Tuesday, February 15, 2005

The Danger of Law Profs Doing Public Policy

When you let people who do not fathom economics (for example, most law professors not in law and economics) do policy, this is the sort of housing policy recommendations you end up with- the study says that under the right conditions it would make financial sense to have developers set aside 10 to 20 percent of their units for lower-income residents. And, "[i]n certain market conditions, it could actually work," said Michael H. Schill, a former New York University professor who helped conduct the study and is now dean of the School of Law at the University of California, Los Angeles. So then, obviously those conditions have not been met or the market would have provided the aforementioned number of set asides.

I understand that NYC is a tight housing market made all the worse by decades of rent control. But, if the city were to impose these sorts of requirements on developers, what might we expect to happen? Oh.. wait... I know the answer to that one.. perhaps something similar to what happened during rent control where, absent the ability to make profits in the rental markets, landlords converted to condos and development in the apartment market was inhibited. And, of course, it is primarily those at the lower end of the economic specturm who are most afflicted by such a situation.

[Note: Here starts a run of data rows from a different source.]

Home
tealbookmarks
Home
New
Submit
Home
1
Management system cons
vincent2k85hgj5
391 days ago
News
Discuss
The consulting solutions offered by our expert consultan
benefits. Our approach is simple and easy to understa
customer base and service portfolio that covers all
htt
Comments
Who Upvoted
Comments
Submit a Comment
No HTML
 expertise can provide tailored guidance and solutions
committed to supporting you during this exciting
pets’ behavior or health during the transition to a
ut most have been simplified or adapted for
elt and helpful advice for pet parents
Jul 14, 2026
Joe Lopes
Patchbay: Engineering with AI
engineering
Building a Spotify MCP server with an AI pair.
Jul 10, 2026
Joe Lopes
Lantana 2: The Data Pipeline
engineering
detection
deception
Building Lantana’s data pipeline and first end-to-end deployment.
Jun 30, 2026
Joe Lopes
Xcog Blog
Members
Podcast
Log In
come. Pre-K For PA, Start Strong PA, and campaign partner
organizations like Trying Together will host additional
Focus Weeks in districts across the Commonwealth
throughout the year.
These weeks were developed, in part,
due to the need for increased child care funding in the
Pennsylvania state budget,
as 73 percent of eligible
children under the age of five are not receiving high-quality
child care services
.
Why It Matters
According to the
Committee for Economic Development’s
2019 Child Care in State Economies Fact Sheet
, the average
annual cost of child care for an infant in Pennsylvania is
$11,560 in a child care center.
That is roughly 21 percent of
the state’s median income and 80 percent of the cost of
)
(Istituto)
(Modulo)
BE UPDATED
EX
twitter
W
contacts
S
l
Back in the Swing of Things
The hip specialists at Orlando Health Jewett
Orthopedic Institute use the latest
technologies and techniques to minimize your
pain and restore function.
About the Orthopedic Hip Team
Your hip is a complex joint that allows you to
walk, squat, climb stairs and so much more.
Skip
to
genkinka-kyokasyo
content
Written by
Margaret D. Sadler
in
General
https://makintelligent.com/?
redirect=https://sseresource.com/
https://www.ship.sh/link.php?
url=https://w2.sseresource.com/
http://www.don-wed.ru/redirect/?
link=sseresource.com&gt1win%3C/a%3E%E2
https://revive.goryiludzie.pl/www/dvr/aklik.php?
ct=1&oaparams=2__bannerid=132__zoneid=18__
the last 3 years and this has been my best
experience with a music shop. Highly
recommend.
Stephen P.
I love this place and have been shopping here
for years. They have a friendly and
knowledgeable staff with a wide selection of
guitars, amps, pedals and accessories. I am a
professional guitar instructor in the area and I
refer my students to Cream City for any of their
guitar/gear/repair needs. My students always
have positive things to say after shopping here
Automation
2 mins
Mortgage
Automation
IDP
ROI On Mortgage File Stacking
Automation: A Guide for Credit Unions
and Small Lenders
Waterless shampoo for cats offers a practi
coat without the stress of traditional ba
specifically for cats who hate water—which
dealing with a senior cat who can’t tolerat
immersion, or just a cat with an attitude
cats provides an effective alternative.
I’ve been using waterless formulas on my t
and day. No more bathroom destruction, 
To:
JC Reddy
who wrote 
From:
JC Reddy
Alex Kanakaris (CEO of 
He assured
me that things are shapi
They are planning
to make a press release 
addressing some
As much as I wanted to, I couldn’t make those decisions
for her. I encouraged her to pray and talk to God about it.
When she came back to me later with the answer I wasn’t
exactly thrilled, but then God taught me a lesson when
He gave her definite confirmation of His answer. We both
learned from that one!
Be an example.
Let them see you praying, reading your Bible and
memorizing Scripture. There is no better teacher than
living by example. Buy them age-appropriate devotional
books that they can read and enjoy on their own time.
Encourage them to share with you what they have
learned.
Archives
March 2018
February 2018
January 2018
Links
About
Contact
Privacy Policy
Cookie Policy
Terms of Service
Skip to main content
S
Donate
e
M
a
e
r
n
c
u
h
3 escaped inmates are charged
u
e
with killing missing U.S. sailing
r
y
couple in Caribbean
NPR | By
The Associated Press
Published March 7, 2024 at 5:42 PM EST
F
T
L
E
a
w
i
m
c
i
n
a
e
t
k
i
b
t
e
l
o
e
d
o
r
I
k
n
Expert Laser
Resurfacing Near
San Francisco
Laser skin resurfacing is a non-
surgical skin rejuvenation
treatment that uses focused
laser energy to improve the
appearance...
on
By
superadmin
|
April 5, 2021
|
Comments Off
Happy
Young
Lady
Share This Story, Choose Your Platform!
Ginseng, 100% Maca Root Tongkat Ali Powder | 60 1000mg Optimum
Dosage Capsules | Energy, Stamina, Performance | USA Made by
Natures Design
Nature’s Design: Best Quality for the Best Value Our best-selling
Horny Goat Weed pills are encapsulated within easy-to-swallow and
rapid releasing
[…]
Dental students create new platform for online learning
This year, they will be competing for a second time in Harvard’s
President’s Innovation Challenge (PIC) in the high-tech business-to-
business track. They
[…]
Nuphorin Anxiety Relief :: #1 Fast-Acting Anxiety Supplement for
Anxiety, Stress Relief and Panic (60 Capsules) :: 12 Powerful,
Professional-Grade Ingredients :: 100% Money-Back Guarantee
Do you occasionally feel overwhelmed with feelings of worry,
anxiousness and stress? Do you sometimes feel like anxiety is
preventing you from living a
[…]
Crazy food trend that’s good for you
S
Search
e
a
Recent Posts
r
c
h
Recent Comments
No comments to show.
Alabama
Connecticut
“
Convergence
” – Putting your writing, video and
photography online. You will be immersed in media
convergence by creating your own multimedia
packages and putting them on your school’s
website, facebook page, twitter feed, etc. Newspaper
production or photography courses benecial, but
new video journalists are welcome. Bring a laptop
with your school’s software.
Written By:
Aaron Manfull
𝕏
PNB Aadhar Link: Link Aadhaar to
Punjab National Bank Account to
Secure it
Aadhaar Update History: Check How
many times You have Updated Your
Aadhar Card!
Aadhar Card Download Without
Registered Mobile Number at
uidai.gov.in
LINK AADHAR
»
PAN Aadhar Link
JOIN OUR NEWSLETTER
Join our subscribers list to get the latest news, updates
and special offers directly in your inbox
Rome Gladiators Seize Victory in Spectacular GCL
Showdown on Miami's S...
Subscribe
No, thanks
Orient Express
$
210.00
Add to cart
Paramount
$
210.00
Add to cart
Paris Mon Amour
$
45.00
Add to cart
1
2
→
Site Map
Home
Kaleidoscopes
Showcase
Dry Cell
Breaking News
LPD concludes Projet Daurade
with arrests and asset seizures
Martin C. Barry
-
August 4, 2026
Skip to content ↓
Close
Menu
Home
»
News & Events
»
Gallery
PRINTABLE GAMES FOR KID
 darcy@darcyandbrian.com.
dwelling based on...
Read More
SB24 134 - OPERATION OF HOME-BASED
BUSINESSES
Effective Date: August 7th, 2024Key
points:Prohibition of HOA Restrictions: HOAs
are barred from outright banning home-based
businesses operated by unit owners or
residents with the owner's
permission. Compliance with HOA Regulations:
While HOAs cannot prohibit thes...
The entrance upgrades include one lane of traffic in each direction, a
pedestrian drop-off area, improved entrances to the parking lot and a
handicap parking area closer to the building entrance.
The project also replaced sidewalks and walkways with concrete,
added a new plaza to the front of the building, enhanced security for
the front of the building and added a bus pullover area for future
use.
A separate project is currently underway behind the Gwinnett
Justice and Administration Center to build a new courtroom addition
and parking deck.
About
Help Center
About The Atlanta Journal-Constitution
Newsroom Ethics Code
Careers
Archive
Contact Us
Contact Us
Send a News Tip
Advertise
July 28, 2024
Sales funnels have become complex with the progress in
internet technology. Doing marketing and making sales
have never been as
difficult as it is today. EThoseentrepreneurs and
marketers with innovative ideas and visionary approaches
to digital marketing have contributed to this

Of course, I am not so cavalier as to be opposed to efforts to make housing available to lower income folks. But let the government shoulder the cost of providing it. If we decide that housing poor people is a priority (and I would argue that it is) then we, acting as a government, ought to be putting up the dollars to do so, instead of imposing our will on the market. Not because we have no right to, but because there are serious negative consequences for doing so.